On examination, patients typically have distal weakness and atrophy in the feet, areflexia, and length-dependent sensory loss of both large and small-fiber sensory modalities. More severely affected patients will develop sensory ataxia or tremor (Roussy-Levy syndrome), palpably enlarged nerves (demyelinating CMT), and weakness, atrophy, and sensory loss of the hands. Patients with motor findings only and without evidence of sensory involvement on examination or electrodiagnostic testing are classified as having HMN, whereas patients with sensory findings only and without evidence of motor involvement are classified as HSN or HSAN (see Table 14.2 and later). Less commonly, patients can have a severe form of CMT (CMT3) that is congenital (congenital hypomyelinating neuropathy [CHN]) or with onset before age 3 (Dejerine-Sottas syndrome [DSS]). Some forms of CMT have unusual features, such as central nervous system (CNS) involvement in CMTX, vocal cord paralysis with CMT2C, and specific thenar involvement in CMT2D (see Table 14.2 ).

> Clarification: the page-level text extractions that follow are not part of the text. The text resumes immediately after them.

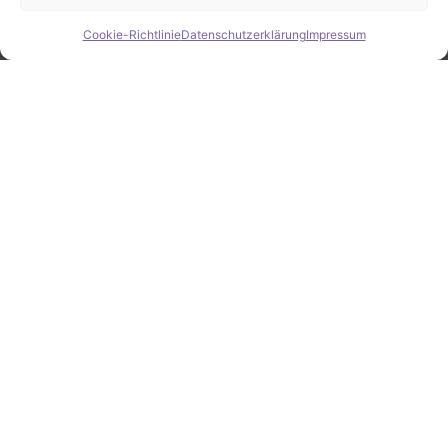
Cookie-Richtlinie
Datenschutzerklärung
Impressum
Hide chaty
ZAHLEN / FAKTEN
Erfolgsquote bei der
Fahrzeugsuche
Zahlreiche erfolgreiche Vermittlungen sprechen für
unsere gezielte und zuverlässige Fahrzeugsuche.
25
Jahre Erfahrung
100
%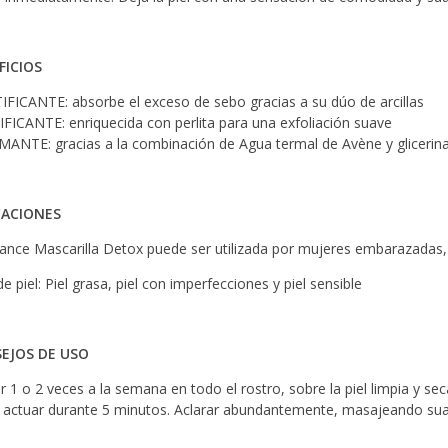
FICIOS
IFICANTE: absorbe el exceso de sebo gracias a su dúo de arcillas
IFICANTE: enriquecida con perlita para una exfoliación suave
MANTE: gracias a la combinación de Agua termal de Avène y glicerina
CACIONES
ance Mascarilla Detox puede ser utilizada por mujeres embarazadas, 
e piel: Piel grasa, piel con imperfecciones y piel sensible
EJOS DE USO
ar 1 o 2 veces a la semana en todo el rostro, sobre la piel limpia y sec
 actuar durante 5 minutos. Aclarar abundantemente, masajeando su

Whereas CMT1A is caused by a duplication of the PMP22 locus, HNPP is caused by a deletion of the same locus ( ). As the name suggests, these patients often present with painless, recurrent entrapment neuropathies, often precipitated by minor trauma or compression. HNPP patients usually also have a mild length-dependent demyelinating neuropathy. Another disorder occasionally confused with HNPP is HNA. These patients present essentially the same as those with idiopathic brachial neuritis (Parsonage-Turner syndrome) with episodic, painful weakness and numbness of one upper extremity, often triggered by an infection, exercise, or stress.